For the past few days, tiny men have been trying to dig their way through my ear with rusty pickaxes (or so it felt), so I decided to drag my lumpy behind to the doctor's office. First I called my doctor, who I used to loathe but have now come to almost adore. I normally don't have a problem getting a same day appointment and I probably could have today....if he wasn't on vacation. So off I went to urgent care.
I got signed in fairly quickly because I had downloaded their registration form online and filled it out on my way there. Then I waited. I picked up the Highlights magazine which every medical waiting room is required by law to have regardless if children are seen. I found it far more interesting than the magazine next to it that had articles on erectile dysfunction and bedwetting on facing pages. Gallant and Goofus were up to their usual schtick. I found the hidden pictures.
I was called into the tiny room. The nurse, or whatever she was, came in and asked me why I was there. I was tempted to tell her that I was lonely and wanted to be surround by people with big hair in scrubs, but I resisted that urge and told her, as I had told the reception people and as I had written down, I have an earache. Lucky as I am, I got the chance for bonus points! "Which ear?" she quizzed me. Not wanting to lose points, I told her it was the left. I got it right, first try! Then we got to do the scale, because there's nothing more fun then having to tell the skinny girl weighing you, she needs to move the bottom part over.
Finally, it was time for her to take my vitals. My temperature was a little raised but not worrisome. For some reason, she decided to cut off my circulation in my left arm. Sure, she said she was taking my blood pressure, but I'm not sure I believed her. She released my arm from the boa constrictor she had disguised as a cuff and told me the doctor would be "right in." That is one of those lies that continues to spread even though no one believes them -the doctor will be right in, the government works for the taxpayer, no those jeans don't make your butt look big.

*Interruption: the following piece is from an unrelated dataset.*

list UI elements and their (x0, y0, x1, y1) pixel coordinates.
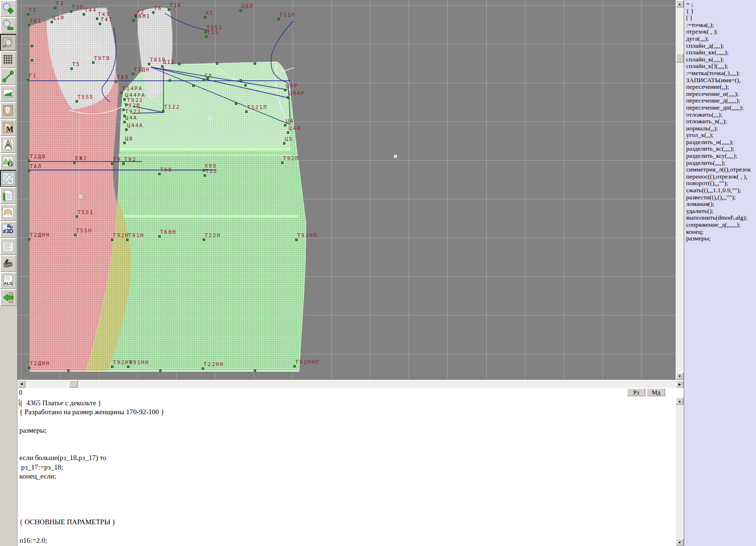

I waited. I sent texts to the idiot. I read the Grimm Fairy Tales on my Ipod. I waited. I looked out the tiny window at the driveway behind the center. I waited. A mere twenty minutes later, the doctor was there. It was lightening round time, but I was ready. Why was I at the urgent care, which ear, how long has it hurt, any other symptoms, do you have allergies? Amazingly, I knew all the answers. Then the doctor took his little flashlight thingy (sorry, I'm not a medical person obviously, and I have no idea the name for it) and first looked in my throat and then in both my ears. I bet he wanted to make sure I hadn't mixed up my left and right ear.
Then it was the doctor's turn to provide answers. So why has my ear been hurting for days? Allergies.